Simply Statistics A statistics blog by Rafa Irizarry, Roger Peng, and Jeff Leek

Sunday data/statistics link roundup (1/6/2013)

  1. Not really statistics, but this is an interesting article about how rational optimization by individual actors does not always lead to an optimal solutiohn. Related, ere is the coolest street sign I think I’ve ever seen, with a heatmap of traffic density to try to influence commuters.
  2. An interesting paper that talks about how clustering is only a really hard problem when there aren’t obvious clusters. I was a little disappointed in the paper, because it defines the “obviousness” of clusters only theoretically by a distance metric. There is very little discussion of the practical distance/visual distance metrics people use when looking at clustering dendograms, etc.

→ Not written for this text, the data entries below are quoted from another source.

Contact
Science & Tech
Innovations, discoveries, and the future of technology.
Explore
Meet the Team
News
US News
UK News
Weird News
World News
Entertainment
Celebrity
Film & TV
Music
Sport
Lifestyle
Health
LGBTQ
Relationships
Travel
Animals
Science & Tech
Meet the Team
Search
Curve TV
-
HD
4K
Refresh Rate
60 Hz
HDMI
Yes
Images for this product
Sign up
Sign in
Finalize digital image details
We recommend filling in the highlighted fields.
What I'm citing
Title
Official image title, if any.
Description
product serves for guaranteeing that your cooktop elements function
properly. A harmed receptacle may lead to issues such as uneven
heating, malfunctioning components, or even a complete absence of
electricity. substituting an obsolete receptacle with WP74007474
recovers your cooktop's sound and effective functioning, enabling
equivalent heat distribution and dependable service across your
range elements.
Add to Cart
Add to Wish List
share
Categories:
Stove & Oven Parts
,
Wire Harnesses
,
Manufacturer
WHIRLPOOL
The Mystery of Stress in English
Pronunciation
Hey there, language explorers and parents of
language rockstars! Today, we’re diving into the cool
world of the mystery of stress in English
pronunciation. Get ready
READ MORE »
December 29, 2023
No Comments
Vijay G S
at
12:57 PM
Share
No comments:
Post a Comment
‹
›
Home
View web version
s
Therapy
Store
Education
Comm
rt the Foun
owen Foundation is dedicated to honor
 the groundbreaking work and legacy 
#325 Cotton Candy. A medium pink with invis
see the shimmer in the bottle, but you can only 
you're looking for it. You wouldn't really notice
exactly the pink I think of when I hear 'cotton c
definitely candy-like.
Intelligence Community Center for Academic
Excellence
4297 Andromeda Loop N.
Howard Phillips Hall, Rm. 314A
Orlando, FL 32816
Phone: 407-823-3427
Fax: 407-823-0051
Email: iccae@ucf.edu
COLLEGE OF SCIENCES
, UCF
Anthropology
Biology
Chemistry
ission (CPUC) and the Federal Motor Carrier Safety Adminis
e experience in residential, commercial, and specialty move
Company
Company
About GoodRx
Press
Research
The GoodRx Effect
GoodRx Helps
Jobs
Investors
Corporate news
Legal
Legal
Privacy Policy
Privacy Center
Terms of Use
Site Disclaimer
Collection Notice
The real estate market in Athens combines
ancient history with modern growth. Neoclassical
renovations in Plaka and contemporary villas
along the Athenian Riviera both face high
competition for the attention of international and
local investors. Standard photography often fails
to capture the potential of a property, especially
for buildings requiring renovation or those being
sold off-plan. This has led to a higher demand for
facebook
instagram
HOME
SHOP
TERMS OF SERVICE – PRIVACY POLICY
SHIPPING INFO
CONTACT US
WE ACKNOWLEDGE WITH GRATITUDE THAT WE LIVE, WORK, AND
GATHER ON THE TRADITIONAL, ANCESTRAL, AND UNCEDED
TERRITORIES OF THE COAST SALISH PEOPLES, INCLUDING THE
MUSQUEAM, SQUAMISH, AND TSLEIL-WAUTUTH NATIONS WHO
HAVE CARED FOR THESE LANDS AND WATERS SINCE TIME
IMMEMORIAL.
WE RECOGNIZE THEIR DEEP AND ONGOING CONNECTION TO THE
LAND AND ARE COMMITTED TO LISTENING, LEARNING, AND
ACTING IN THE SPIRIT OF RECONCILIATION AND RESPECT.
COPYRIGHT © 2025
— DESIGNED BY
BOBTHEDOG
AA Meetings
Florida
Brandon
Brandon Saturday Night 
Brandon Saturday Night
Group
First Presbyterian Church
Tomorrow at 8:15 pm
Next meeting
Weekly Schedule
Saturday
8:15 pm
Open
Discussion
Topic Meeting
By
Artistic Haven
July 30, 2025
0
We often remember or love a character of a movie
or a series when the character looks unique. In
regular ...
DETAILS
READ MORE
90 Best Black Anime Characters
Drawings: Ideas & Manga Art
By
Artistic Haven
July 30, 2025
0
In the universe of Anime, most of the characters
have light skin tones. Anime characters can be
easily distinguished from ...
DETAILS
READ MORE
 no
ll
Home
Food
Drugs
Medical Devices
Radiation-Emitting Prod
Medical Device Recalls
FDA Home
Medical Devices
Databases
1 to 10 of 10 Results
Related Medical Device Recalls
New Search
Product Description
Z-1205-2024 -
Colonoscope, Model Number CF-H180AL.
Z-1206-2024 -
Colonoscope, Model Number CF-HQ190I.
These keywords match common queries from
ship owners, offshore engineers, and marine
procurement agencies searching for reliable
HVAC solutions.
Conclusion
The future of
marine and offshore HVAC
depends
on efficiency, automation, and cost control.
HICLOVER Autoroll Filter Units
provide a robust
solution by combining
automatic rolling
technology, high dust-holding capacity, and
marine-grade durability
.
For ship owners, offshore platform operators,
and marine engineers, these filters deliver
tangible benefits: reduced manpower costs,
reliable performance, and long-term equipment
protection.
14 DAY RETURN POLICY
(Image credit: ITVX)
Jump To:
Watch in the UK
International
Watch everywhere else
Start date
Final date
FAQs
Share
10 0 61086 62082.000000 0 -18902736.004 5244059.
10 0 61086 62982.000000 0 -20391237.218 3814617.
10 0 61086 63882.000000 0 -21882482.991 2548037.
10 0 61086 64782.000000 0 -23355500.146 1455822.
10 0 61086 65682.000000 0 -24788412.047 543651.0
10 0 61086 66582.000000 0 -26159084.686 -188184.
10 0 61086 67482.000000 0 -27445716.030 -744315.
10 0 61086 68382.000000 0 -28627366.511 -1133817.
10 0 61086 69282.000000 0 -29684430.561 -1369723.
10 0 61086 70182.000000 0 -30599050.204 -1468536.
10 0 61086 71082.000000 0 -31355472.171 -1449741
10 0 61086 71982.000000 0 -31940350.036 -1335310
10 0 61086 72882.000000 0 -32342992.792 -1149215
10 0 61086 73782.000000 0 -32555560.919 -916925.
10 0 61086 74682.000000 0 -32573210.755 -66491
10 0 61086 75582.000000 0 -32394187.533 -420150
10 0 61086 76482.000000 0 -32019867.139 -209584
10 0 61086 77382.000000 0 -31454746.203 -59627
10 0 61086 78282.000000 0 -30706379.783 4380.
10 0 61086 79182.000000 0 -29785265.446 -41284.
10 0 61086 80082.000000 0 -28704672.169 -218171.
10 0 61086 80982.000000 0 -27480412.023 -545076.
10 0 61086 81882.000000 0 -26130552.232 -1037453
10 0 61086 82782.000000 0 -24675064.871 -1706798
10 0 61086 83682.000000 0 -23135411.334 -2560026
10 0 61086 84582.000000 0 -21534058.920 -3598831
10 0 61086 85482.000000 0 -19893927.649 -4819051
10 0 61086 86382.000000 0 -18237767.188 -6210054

  3. A post about the two cultures of statistical learning and a related post on how data-driven science is a failure of imagination. I think in both cases, it is worth pointing out that the only good data science is good science - i.e. it seeks to answer a real, specific question through the scientific method. However, I think for many modern scientific problems it is pretty naive to think we will be able to come to a full, mechanistic understanding complete with tidy theorems that describe all the properties of the system. I think the real failure of imagination is to think that science/statistics/mathematics won’t change to tackle the realistic challenges posed in solving modern scientific problems.
  4. A graph that shows the incredibly strong correlation ( > 0.99!) between the growth of autism diagnoses and organic food sales. Another example where even really strong correlation does not imply causation.
  5. The Buffalo Bills are going to start an advanced analytics department (via Rafa and Chris V.), maybe they can take advantage of all this free play-by-play data from years of NFL games.
  6. A prescient interview with Isaac Asimov on learning, predicting the Kahn Academy, MOOCs and other developments in online learning (via Rafa and Marginal Revolution).
  7. The statistical software signal - what your choice of software says about you. Just another reason we need a deterministic statistical machine.